Your task - Give the entries again exactly, without pictures.

#### Supplied information ####

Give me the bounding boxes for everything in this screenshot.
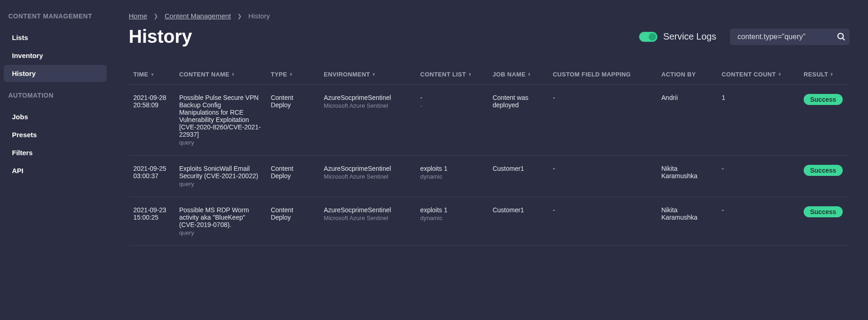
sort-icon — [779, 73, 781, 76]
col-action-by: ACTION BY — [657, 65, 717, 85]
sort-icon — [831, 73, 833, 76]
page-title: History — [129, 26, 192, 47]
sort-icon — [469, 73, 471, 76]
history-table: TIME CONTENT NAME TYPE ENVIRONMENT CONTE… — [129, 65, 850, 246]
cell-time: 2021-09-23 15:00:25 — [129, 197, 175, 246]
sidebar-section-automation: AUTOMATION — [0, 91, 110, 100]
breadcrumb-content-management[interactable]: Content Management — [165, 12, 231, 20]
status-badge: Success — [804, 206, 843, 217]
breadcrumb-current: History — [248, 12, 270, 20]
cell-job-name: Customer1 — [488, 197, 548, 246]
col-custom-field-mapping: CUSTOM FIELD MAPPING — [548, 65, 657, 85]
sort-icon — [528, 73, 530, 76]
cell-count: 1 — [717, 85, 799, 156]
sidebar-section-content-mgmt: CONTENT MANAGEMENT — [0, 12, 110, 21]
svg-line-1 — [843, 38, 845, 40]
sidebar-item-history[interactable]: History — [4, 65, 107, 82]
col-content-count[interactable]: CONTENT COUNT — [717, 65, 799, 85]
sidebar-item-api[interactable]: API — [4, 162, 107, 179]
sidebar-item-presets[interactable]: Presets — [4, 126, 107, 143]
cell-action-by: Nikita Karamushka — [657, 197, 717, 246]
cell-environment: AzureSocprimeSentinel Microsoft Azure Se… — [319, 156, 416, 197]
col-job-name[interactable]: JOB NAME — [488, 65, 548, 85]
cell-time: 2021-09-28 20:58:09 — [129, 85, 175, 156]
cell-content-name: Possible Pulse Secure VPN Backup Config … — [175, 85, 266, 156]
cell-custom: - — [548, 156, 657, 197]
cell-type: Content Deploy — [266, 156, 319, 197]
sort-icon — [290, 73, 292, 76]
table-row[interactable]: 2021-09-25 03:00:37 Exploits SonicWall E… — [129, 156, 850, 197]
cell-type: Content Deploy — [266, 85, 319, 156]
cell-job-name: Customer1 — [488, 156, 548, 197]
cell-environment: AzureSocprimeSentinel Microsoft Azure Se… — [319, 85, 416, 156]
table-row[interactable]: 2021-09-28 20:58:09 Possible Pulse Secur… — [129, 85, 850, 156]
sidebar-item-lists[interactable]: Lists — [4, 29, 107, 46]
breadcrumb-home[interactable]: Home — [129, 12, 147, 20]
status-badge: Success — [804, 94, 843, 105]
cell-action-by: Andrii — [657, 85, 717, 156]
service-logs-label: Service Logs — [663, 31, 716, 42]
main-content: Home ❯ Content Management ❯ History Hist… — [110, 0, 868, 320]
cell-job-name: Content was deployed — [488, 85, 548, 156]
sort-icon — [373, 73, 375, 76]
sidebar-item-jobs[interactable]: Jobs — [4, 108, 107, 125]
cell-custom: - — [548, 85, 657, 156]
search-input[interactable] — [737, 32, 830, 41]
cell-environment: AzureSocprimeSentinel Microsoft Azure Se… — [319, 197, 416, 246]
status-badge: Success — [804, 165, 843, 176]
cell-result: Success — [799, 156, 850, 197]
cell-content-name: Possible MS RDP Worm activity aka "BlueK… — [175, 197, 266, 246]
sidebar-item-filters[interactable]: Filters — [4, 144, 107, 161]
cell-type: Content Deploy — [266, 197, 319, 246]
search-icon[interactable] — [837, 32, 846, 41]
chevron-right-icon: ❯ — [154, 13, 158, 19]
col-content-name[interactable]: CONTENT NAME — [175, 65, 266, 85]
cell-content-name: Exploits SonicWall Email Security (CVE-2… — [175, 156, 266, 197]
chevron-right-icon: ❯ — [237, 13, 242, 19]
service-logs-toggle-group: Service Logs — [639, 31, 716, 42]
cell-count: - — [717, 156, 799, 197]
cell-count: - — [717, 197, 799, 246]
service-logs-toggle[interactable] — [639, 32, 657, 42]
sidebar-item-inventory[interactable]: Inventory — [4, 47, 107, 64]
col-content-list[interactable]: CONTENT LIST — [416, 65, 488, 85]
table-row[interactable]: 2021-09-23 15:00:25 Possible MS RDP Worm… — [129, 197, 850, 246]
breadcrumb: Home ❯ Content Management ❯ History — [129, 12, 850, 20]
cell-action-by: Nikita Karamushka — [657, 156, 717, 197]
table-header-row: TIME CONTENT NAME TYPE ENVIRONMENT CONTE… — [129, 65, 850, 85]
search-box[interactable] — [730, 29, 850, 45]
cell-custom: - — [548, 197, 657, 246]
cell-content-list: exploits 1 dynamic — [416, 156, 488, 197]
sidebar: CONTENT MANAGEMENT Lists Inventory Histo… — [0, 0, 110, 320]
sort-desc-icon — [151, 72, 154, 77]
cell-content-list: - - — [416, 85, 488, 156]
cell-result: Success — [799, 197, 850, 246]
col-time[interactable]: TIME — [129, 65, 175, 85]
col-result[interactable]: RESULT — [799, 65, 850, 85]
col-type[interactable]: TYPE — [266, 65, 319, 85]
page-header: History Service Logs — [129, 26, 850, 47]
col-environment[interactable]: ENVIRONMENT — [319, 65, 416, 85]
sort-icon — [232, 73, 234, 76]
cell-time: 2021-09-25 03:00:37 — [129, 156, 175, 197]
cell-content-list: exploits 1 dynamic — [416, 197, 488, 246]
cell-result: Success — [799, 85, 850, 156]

####

Answer space -
Give me the bounding boxes for everything in this screenshot.
sort-icon — [779, 73, 781, 76]
col-action-by: ACTION BY — [657, 65, 717, 85]
sort-icon — [831, 73, 833, 76]
page-title: History — [129, 26, 192, 47]
sort-icon — [469, 73, 471, 76]
history-table: TIME CONTENT NAME TYPE ENVIRONMENT CONTE… — [129, 65, 850, 246]
cell-time: 2021-09-23 15:00:25 — [129, 197, 175, 246]
sidebar-section-automation: AUTOMATION — [0, 91, 110, 100]
breadcrumb-content-management[interactable]: Content Management — [165, 12, 231, 20]
status-badge: Success — [804, 206, 843, 217]
breadcrumb-current: History — [248, 12, 270, 20]
cell-job-name: Customer1 — [488, 197, 548, 246]
col-custom-field-mapping: CUSTOM FIELD MAPPING — [548, 65, 657, 85]
sort-icon — [528, 73, 530, 76]
cell-count: 1 — [717, 85, 799, 156]
sidebar-section-content-mgmt: CONTENT MANAGEMENT — [0, 12, 110, 21]
svg-line-1 — [843, 38, 845, 40]
sidebar-item-history[interactable]: History — [4, 65, 107, 82]
col-content-count[interactable]: CONTENT COUNT — [717, 65, 799, 85]
sidebar-item-api[interactable]: API — [4, 162, 107, 179]
sidebar-item-presets[interactable]: Presets — [4, 126, 107, 143]
cell-action-by: Nikita Karamushka — [657, 197, 717, 246]
cell-environment: AzureSocprimeSentinel Microsoft Azure Se… — [319, 156, 416, 197]
col-job-name[interactable]: JOB NAME — [488, 65, 548, 85]
cell-time: 2021-09-28 20:58:09 — [129, 85, 175, 156]
cell-content-name: Possible Pulse Secure VPN Backup Config … — [175, 85, 266, 156]
cell-custom: - — [548, 156, 657, 197]
cell-type: Content Deploy — [266, 156, 319, 197]
sort-icon — [290, 73, 292, 76]
table-row[interactable]: 2021-09-25 03:00:37 Exploits SonicWall E… — [129, 156, 850, 197]
cell-type: Content Deploy — [266, 85, 319, 156]
cell-job-name: Customer1 — [488, 156, 548, 197]
cell-environment: AzureSocprimeSentinel Microsoft Azure Se… — [319, 85, 416, 156]
table-row[interactable]: 2021-09-28 20:58:09 Possible Pulse Secur… — [129, 85, 850, 156]
sidebar-item-lists[interactable]: Lists — [4, 29, 107, 46]
breadcrumb-home[interactable]: Home — [129, 12, 147, 20]
status-badge: Success — [804, 94, 843, 105]
cell-action-by: Andrii — [657, 85, 717, 156]
service-logs-label: Service Logs — [663, 31, 716, 42]
main-content: Home ❯ Content Management ❯ History Hist… — [110, 0, 868, 320]
cell-job-name: Content was deployed — [488, 85, 548, 156]
sort-icon — [373, 73, 375, 76]
sidebar-item-jobs[interactable]: Jobs — [4, 108, 107, 125]
cell-custom: - — [548, 85, 657, 156]
search-input[interactable] — [737, 32, 830, 41]
cell-environment: AzureSocprimeSentinel Microsoft Azure Se… — [319, 197, 416, 246]
status-badge: Success — [804, 165, 843, 176]
cell-result: Success — [799, 156, 850, 197]
cell-content-name: Possible MS RDP Worm activity aka "BlueK… — [175, 197, 266, 246]
sidebar-item-filters[interactable]: Filters — [4, 144, 107, 161]
cell-type: Content Deploy — [266, 197, 319, 246]
search-icon[interactable] — [837, 32, 846, 41]
chevron-right-icon: ❯ — [154, 13, 158, 19]
col-content-name[interactable]: CONTENT NAME — [175, 65, 266, 85]
cell-content-name: Exploits SonicWall Email Security (CVE-2… — [175, 156, 266, 197]
chevron-right-icon: ❯ — [237, 13, 242, 19]
service-logs-toggle-group: Service Logs — [639, 31, 716, 42]
cell-count: - — [717, 156, 799, 197]
cell-count: - — [717, 197, 799, 246]
service-logs-toggle[interactable] — [639, 32, 657, 42]
sidebar-item-inventory[interactable]: Inventory — [4, 47, 107, 64]
col-content-list[interactable]: CONTENT LIST — [416, 65, 488, 85]
table-row[interactable]: 2021-09-23 15:00:25 Possible MS RDP Worm… — [129, 197, 850, 246]
breadcrumb: Home ❯ Content Management ❯ History — [129, 12, 850, 20]
cell-action-by: Nikita Karamushka — [657, 156, 717, 197]
table-header-row: TIME CONTENT NAME TYPE ENVIRONMENT CONTE… — [129, 65, 850, 85]
search-box[interactable] — [730, 29, 850, 45]
cell-custom: - — [548, 197, 657, 246]
cell-content-list: exploits 1 dynamic — [416, 156, 488, 197]
sidebar: CONTENT MANAGEMENT Lists Inventory Histo… — [0, 0, 110, 320]
sort-desc-icon — [151, 72, 154, 77]
cell-content-list: - - — [416, 85, 488, 156]
cell-result: Success — [799, 197, 850, 246]
col-time[interactable]: TIME — [129, 65, 175, 85]
col-result[interactable]: RESULT — [799, 65, 850, 85]
col-type[interactable]: TYPE — [266, 65, 319, 85]
page-header: History Service Logs — [129, 26, 850, 47]
col-environment[interactable]: ENVIRONMENT — [319, 65, 416, 85]
sort-icon — [232, 73, 234, 76]
cell-time: 2021-09-25 03:00:37 — [129, 156, 175, 197]
cell-content-list: exploits 1 dynamic — [416, 197, 488, 246]
cell-result: Success — [799, 85, 850, 156]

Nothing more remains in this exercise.